Meine Zecken, meine Geliebte

30.07.2023

Rückblickend betrachtet spielte sich mein Identitätsverlust auf nur 200 Metern ab, ein kleines Stück verlassenes Land hinter meinem Garten, 200 Meter hohes Gras im späten Frühling, das seinem Schicksal überlassen wurde, stolz in den Himmel gereckt wurde und mich von der Größe her überragte, ich lasse mich gerne unterwerfen. Ich hatte einen kleinen Korridor für meine Katzen und mich und die Schnecken angelegt.

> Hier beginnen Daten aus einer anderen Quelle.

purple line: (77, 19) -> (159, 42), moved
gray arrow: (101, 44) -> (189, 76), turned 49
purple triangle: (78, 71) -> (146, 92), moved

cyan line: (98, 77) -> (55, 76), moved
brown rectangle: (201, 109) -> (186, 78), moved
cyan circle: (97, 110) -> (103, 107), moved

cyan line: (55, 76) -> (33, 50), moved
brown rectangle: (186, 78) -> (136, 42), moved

Ich gehe ihn bei jedem Wetter und zu jeder Tageszeit, am liebsten im Halbdunkel eines heißen Sommertages, wenn die ersten kühlen Temperaturen eine ganze Schar fleißiger und lärmender Insekten aus ihrem Schlummer wecken.

Mit der Zeit hat sich ein Urlaubsort aufgedrängt, heimlich, ein winziges Stückchen Universum hat sich als ausreichend erwiesen, das jeden Reisedurst stillt, alle Erfahrungen bietet, die Symphonie des Kleinen hat mich nach und nach in ihrer immer neuen Partitur gefangen gehalten.

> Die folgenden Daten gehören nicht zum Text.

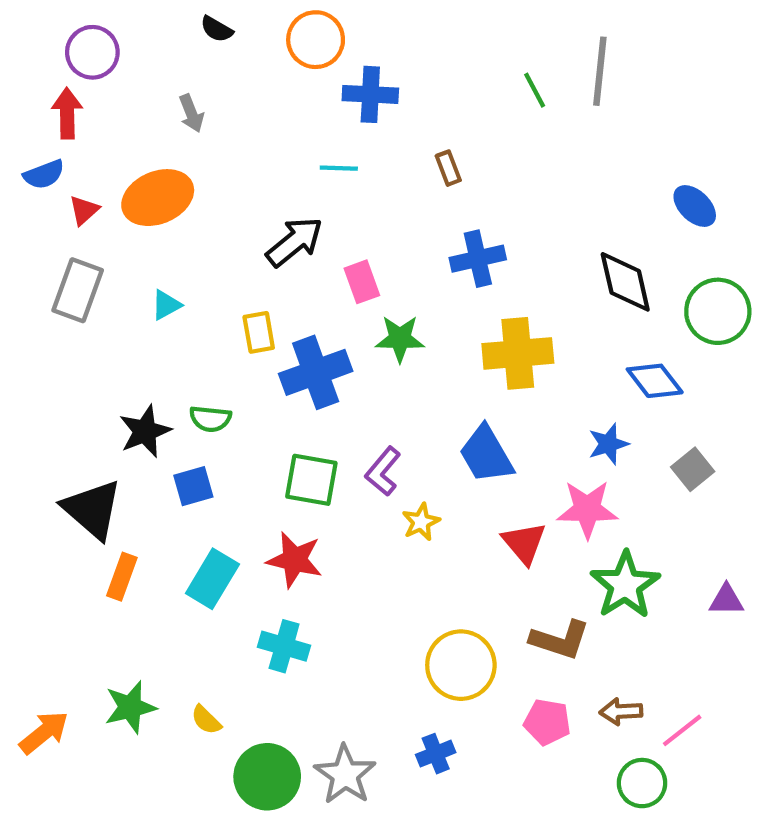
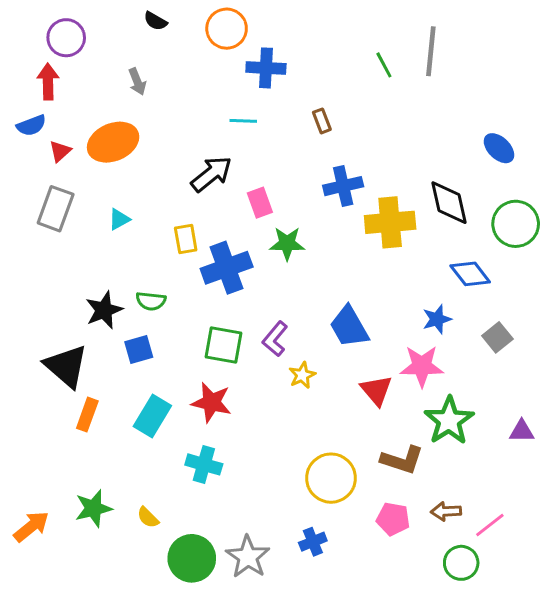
yellow cross: (518, 353) -> (390, 222), moved

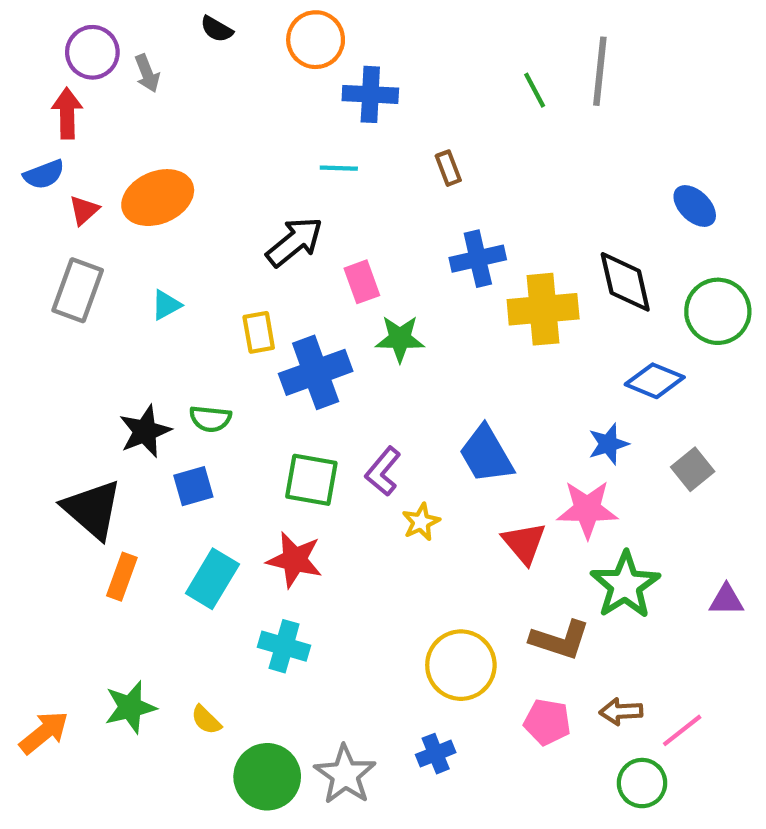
gray arrow: (137, 82) -> (147, 73), moved
blue diamond: (470, 274) -> (655, 381), turned -30

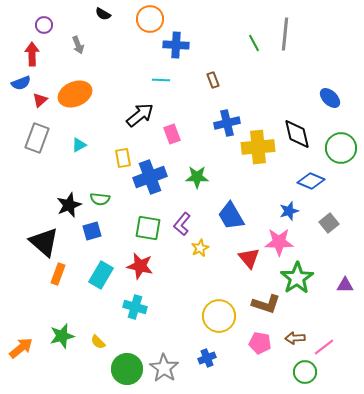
purple circle: (92, 52) -> (44, 25), size x0.7
gray arrow: (147, 73) -> (78, 45), moved
green star: (400, 339) -> (197, 177), moved

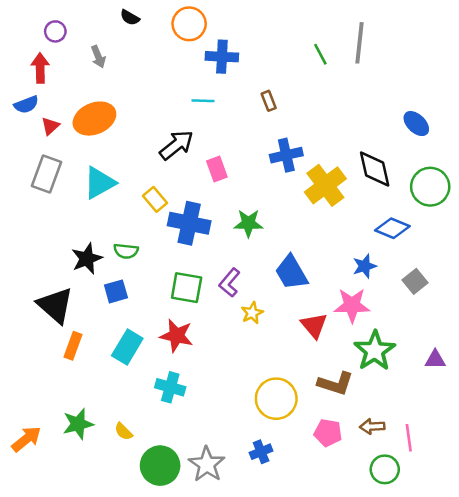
cyan triangle: (79, 145) -> (100, 183), size x1.8
yellow cross: (258, 147) -> (325, 185), turned -32
yellow rectangle: (123, 158) -> (155, 199), turned -30
blue cross: (150, 177) -> (189, 223), turned 32
pink line: (324, 347) -> (409, 438), turned -60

Vor kurzem kreuzte sich mein Weg mit einer Zecke, die sich kurz zuvor von ihrem Wirt gelöst hatte. Sie durchquerte meinen Flur, aufgebläht von dem roten Nektar, der ihrem Gast zuvor entnommen worden war, und buchstäblich betäubt von diesem furchterregenden Gewicht. Schritt für Schritt bahnte er sich mühsam einen Weg über die zerbeulte Erde. In der Hocke folgte ich diesem Kreuzweg, übermannt von einem grenzenlosen Mitgefühl, einer grenzenlosen Empathie. In diesem Moment hätte ich es selbst tragen wollen, dieses Bündel Blut, ein paar Zentimeter neben ihm hergehen, ihn ermutigen, ihm den Weg frei machen. Noch als Angehöriger meiner Spezies hielt ich diese Phase des Mitgefühls geheim, eine Liebesgeschichte zwischen einer Zecke und einem Homosapiens, das ist politisch nicht korrekt. Aber wie mein Reisegefährte ging ich Schritt für Schritt, beschwert mit einem Bündel, das nicht aus Blut, sondern aus Verdruss und Enttäuschung bestand, auf meine Verwandlung zu, auf das Niemandsland der Arten.